A new iteration of the Android ransomware Koler has surfaced that’s trying to trick its victims into downloading the malware by propagating through SMS messages.
Android users receive SMS messages containing shortened bit.ly URLs that ultimately lead to the malicious .APK. Once opened, the package will lock the user’s screen, display a fake FBI warning and ask for $300 to unlock the device.
According to researchers from Zscaler, who described the ransomware, this variant of Koler differs from the rest in that a module in the .APK has a propagation code that sends the same shortened URL to all of the victim’s contacts.
The text message victims receive is apparently along the lines of the following: “someone made a profile named -Luca Pelliciari- and he uploaded some of your photos! is that you? http://bit.ly/img7821.”
The link leads to a malicious .APK – masquerading as an image file –that was originally hosted on Dropbox but that link has since been taken offline, according to Zscaler.
Once initiated, the malware gathers information about the device and communicates with a C+C server while it locks the screen.
“Upon successful infection, the ransomware also connects to a predetermined command and control server and sends out sensitive device information like build version and device ID,” Zscaler wrote.

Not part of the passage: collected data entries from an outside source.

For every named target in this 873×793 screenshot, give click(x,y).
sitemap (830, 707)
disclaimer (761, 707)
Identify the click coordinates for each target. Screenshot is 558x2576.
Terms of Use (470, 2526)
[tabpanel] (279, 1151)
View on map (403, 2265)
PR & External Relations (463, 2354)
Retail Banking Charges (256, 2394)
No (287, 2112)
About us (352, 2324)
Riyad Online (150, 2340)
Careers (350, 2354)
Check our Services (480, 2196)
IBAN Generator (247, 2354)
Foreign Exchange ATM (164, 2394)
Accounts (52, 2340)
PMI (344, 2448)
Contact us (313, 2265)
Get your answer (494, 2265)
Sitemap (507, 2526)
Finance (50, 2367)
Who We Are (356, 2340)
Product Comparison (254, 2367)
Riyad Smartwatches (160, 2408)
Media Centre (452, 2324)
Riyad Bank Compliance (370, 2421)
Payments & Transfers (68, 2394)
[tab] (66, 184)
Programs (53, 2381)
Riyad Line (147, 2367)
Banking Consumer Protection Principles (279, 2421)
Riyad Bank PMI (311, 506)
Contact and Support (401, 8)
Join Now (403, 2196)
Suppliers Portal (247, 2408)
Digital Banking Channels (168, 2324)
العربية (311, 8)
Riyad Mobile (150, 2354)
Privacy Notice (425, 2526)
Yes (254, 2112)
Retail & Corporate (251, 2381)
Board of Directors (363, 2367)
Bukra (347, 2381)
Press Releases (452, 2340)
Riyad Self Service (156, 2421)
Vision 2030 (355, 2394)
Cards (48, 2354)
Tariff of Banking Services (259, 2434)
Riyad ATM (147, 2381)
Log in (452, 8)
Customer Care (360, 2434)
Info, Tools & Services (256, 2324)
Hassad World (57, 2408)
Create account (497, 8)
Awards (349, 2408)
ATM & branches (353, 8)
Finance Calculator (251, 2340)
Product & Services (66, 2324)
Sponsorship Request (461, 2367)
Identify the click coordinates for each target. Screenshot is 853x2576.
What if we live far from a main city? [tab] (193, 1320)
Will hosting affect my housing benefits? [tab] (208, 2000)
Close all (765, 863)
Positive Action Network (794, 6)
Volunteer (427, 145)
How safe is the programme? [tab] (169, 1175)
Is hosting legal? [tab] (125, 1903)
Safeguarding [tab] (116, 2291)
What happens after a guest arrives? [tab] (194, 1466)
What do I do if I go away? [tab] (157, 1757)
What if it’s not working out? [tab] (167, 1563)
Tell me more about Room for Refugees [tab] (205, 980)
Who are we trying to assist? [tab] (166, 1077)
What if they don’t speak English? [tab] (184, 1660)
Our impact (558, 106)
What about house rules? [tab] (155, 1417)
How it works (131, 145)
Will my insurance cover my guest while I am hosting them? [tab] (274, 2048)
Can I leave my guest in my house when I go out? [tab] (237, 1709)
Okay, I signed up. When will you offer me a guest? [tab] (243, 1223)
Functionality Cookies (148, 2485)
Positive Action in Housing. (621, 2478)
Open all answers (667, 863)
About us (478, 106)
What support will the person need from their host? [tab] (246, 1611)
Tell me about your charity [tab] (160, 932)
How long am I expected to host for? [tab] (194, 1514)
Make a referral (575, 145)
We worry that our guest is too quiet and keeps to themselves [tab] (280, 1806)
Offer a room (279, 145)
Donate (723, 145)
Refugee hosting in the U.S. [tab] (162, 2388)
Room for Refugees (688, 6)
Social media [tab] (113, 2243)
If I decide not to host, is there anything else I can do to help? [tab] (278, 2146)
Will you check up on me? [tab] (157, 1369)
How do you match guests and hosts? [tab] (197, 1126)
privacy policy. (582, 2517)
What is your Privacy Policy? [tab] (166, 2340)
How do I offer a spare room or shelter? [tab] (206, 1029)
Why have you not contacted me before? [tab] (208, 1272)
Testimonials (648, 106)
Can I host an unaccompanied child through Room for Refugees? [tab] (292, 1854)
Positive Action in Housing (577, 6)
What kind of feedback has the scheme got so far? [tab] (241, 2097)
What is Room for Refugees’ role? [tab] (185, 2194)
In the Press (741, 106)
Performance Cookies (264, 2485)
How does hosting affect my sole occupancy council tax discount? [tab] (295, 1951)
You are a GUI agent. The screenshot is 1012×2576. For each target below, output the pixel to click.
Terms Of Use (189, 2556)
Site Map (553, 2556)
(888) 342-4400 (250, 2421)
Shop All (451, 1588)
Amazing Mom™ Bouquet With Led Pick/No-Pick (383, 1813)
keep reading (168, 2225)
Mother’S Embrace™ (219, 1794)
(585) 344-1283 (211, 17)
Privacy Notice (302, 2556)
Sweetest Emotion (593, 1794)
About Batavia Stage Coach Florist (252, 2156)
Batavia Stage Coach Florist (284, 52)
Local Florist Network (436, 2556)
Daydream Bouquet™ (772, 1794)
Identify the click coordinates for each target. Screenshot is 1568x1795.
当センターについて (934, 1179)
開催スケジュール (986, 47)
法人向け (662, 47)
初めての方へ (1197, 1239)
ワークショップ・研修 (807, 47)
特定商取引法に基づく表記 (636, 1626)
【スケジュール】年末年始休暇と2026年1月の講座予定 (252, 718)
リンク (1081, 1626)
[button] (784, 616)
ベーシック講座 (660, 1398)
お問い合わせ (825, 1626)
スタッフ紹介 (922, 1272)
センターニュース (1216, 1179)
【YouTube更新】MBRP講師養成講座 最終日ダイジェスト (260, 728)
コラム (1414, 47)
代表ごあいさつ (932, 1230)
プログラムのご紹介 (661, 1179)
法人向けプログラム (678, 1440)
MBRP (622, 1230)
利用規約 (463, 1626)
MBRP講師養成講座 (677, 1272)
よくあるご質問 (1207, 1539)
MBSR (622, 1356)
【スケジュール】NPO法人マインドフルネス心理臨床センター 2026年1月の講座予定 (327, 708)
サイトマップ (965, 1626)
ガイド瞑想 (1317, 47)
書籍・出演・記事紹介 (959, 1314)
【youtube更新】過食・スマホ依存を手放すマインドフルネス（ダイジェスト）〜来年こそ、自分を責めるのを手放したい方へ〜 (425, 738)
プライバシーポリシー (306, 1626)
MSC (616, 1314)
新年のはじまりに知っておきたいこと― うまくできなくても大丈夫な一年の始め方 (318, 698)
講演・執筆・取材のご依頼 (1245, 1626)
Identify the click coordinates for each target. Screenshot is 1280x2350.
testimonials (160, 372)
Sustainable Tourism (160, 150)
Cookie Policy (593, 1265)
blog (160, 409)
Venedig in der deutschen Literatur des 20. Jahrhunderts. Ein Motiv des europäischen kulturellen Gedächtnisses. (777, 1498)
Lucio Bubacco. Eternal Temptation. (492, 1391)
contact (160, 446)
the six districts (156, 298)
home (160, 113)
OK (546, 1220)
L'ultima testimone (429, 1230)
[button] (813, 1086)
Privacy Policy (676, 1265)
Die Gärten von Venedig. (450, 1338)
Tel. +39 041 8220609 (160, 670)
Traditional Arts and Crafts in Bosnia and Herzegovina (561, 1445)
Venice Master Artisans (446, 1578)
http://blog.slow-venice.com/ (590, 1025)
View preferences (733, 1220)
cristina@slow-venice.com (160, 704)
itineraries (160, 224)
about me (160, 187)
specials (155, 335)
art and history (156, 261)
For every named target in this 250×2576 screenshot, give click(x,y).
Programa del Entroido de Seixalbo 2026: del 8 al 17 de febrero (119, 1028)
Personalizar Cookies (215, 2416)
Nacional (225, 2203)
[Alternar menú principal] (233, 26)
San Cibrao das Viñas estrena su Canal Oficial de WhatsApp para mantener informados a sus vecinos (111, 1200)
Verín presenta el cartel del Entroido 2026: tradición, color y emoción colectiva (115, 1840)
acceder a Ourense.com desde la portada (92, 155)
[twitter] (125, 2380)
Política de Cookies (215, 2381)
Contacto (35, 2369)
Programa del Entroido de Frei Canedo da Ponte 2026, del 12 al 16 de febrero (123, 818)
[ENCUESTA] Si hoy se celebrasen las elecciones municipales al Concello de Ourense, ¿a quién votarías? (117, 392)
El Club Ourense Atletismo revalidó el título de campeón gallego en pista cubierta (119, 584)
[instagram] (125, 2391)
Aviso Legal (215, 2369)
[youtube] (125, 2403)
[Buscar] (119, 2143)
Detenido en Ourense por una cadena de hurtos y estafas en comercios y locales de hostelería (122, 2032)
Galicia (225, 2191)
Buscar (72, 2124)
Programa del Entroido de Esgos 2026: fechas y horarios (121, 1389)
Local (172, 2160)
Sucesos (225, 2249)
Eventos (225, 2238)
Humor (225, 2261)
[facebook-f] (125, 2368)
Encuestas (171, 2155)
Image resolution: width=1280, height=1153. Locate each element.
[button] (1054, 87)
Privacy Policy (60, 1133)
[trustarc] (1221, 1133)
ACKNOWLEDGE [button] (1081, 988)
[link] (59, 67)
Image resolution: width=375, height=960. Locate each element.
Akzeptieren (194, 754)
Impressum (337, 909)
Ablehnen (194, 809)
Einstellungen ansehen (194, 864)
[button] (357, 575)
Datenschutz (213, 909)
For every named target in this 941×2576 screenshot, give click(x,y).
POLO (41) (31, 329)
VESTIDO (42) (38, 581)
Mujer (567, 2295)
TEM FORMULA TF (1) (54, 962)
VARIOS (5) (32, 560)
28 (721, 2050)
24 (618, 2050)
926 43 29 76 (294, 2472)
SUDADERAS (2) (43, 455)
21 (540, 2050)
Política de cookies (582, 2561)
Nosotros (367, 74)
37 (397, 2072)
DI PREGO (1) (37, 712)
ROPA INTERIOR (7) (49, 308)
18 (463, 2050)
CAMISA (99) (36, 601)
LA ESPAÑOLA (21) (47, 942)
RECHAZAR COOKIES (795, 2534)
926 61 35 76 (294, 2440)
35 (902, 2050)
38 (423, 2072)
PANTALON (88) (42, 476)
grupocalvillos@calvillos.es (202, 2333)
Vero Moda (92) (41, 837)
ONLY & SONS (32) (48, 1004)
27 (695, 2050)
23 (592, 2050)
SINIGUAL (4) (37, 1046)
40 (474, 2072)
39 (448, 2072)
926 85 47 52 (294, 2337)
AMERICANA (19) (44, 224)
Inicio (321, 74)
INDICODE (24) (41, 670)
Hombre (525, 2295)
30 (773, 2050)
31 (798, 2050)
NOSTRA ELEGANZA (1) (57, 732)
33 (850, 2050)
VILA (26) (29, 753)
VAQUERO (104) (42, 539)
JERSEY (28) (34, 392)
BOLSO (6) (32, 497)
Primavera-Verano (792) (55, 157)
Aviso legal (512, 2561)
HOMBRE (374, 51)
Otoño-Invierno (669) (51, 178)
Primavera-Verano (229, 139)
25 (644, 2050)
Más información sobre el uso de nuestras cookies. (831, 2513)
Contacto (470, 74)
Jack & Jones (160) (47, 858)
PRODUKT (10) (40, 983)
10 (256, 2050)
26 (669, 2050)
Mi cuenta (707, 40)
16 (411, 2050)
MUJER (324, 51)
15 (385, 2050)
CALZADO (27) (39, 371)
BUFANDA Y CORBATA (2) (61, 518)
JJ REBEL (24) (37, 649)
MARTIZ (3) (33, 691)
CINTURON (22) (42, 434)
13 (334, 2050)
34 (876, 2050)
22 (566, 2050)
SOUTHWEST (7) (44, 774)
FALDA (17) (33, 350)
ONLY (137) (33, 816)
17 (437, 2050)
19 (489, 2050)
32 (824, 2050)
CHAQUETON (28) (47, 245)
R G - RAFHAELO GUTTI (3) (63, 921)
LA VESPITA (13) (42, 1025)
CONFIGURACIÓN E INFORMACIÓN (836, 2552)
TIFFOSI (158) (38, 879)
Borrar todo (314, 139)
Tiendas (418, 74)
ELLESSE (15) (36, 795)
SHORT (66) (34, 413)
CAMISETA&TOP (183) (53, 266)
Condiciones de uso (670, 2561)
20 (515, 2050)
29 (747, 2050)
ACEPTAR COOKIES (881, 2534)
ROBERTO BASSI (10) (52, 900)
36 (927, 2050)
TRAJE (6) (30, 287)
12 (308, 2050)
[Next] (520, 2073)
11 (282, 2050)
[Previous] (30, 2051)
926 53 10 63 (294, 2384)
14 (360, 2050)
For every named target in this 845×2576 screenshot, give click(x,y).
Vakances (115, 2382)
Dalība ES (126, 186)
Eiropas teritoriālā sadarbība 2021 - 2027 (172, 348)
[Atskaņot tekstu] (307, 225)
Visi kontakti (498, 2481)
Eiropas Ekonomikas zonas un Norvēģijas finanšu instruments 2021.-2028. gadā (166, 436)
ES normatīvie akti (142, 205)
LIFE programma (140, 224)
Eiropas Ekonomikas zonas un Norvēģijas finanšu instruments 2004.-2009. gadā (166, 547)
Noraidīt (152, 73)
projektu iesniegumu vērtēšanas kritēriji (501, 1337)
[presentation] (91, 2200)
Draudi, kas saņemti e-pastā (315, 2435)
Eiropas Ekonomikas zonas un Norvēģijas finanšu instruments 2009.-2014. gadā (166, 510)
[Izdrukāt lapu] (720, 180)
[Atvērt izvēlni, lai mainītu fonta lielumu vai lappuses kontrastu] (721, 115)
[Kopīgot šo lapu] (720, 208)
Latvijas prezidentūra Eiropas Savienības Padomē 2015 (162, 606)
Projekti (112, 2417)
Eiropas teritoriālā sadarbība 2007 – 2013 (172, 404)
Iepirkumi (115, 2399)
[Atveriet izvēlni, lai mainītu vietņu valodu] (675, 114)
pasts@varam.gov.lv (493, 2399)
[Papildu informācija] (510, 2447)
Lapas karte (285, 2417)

Usually present on other strains of ransomware that encrypt users’ files, zScaler couldn’t find a file encryption routine on this version of Koler. Researchers did find that the malware was able to do exactly what it claimed however: Lock users screens and remain persistent even after the devices are rebooted.
Ransomware like Cryptolocker and CryptoWall has proven to be a force to be reckoned with for PCs, but Koler, which first came to light in May, looks to be adapting for mobile devices step-by-step with its contemporaries.
Researchers with Kaspersky Lab published a report regarding Koler in July and described just how flexible the ransomware’s infrastructure can be – hinting that the threat could eventually be adapted to target desktop users.
“The campaign is all about the distribution infrastructure used, expanding the fraud to desktop users and using an exploit kit infrastructure to distribute malware,” the report said at the time.